------ Material shown ------

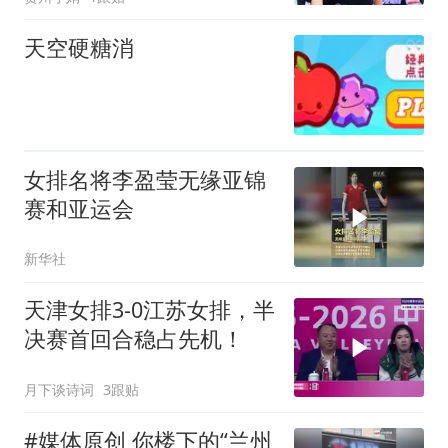
天空硬糖消
女排名将李盈莹无缘亚锦
赛和亚运会
新华社
天津女排3-0江苏女排，半
决赛首回合稳占先机！
月下谈诗词
3跟贴
#媒体原创 你楼下的“兰州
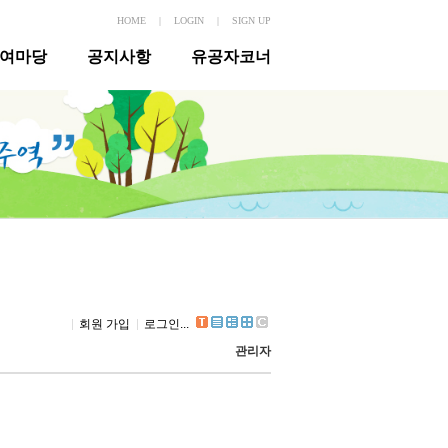
HOME
|
LOGIN
|
SIGN UP
여마당
공지사항
유공자코너
회원 가입
로그인...
관리자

------

## What is expected
Please reproduce the entries above line by line, exactly, leaving out each image.

## Solution to this exercise
天空硬糖消
女排名将李盈莹无缘亚锦
赛和亚运会
新华社
天津女排3-0江苏女排，半
决赛首回合稳占先机！
月下谈诗词
3跟贴
#媒体原创 你楼下的“兰州
HOME
|
LOGIN
|
SIGN UP
여마당
공지사항
유공자코너
회원 가입
로그인...
관리자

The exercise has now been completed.